His most relevant work as a jurist was Bidaya, where he studied the fundamentals of Islamic law and offered keys for the professional to make his decisions in the margins of logic based on the Koran as an indisputable source. He also explored the scientific territory of astronomy, especially through the study of Ptolemy, whose work he commented on in his Epitome to the Almagest, of which only a Hebrew version is known. He made direct observations of the firmament, despite the technical limitations of the twelfth century, and developed a naturalistic conception of science.
As a physician, he evidenced a profound knowledge of Galen’ s teachings and his Kulliyat or Book of the Generalities of Medicine had a powerful influence throughout the European Middle Ages. He comprehensively examined various medical disciplines, from anatomy and physiology to pathology, and significantly advanced the study of the peripheral and central nervous system. In pathology, he formulated that each disease corresponds to a symptom and identified more than 300 drugs.
Averroes is, therefore, a decisive author of medieval philosophy.
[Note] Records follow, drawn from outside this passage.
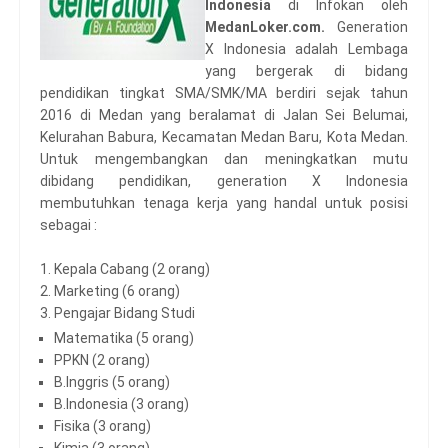
Indonesia
di Infokan oleh
MedanLoker.com.
Generation
X Indonesia adalah Lembaga
yang bergerak di bidang
pendidikan tingkat SMA/SMK/MA berdiri sejak tahun
2016 di Medan yang beralamat di Jalan Sei Belumai,
Kelurahan Babura, Kecamatan Medan Baru, Kota Medan.
Untuk mengembangkan dan meningkatkan mutu
dibidang pendidikan, generation X Indonesia
membutuhkan tenaga kerja yang handal untuk posisi
sebagai :
1. Kepala Cabang (2 orang)
2. Marketing (6 orang)
3. Pengajar Bidang Studi
Matematika (5 orang)
PPKN (2 orang)
B.Inggris (5 orang)
B.Indonesia (3 orang)
Fisika (3 orang)
Kimia (3 orang)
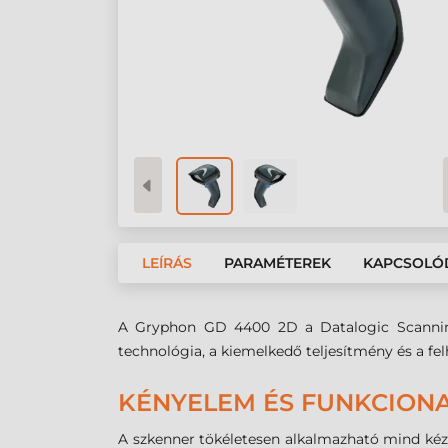
LEÍRÁS
PARAMÉTEREK
KAPCSOLÓ
A Gryphon GD 4400 2D a Datalogic Scanning ál
technológia, a kiemelkedő teljesítmény és a f
KÉNYELEM ÉS FUNKCIONA
A szkenner tökéletesen alkalmazható mind kéz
And yet, his work has been, to a certain extent, silenced in Spanish curricula, especially in secondary education. “Together with Maimonides”, argues Pedro Mantas, “they have been two of the most researched, cited and influential Andalusians in the history of universal thought”, which has not prevented them from remaining “great unknowns for Andalusian students”.
The reason behind this “oblivion” of the two Cordovan philosophers, according to the UCO researcher, lies in the attempt by Franco’s dictatorship to “relegate Arab and Jewish thought”. Neither the transition nor democracy corrected this incomprehensible mismatch fostered by the prevailing national Catholic discourse and continued to “prioritize Latin thought, which many focused on Thomas Aquinas”. In university studies, however, the Franco regime was “somewhat more permissive” with the dissemination of Andalusian philosophy, mainly through the research of Miguel Cruz Hernández.
The two famous Cordovan thinkers ended up knowing the bitterness of exile. Maimonides died in Cairo in 1204, although his body was buried shortly after in Tiberias. Averroes died in Marrakesh. The Arab chroniclers reserved for him an epic mule ride to be buried in his native Cordoba. But where is his grave? At the end of the sixties of the last century, with the expansion of the city outside the city walls, a new neighborhood was built beyond the Marrubial Wall of Almohad origin. In the subsoil of Edisol, tombstones with Arabic inscriptions were found. The historian and Arabist Antonio Arjona ventured before his death in September 2013 that one of the niches could belong to the great Averroes. That hypothesis was never verified. The concrete mixer filled in the huge sinkhole on the foundations of which one of the residential areas of Levante was built. And he buried, perhaps forever, the memory of one of the most distinguished thinkers in the history of philosophy.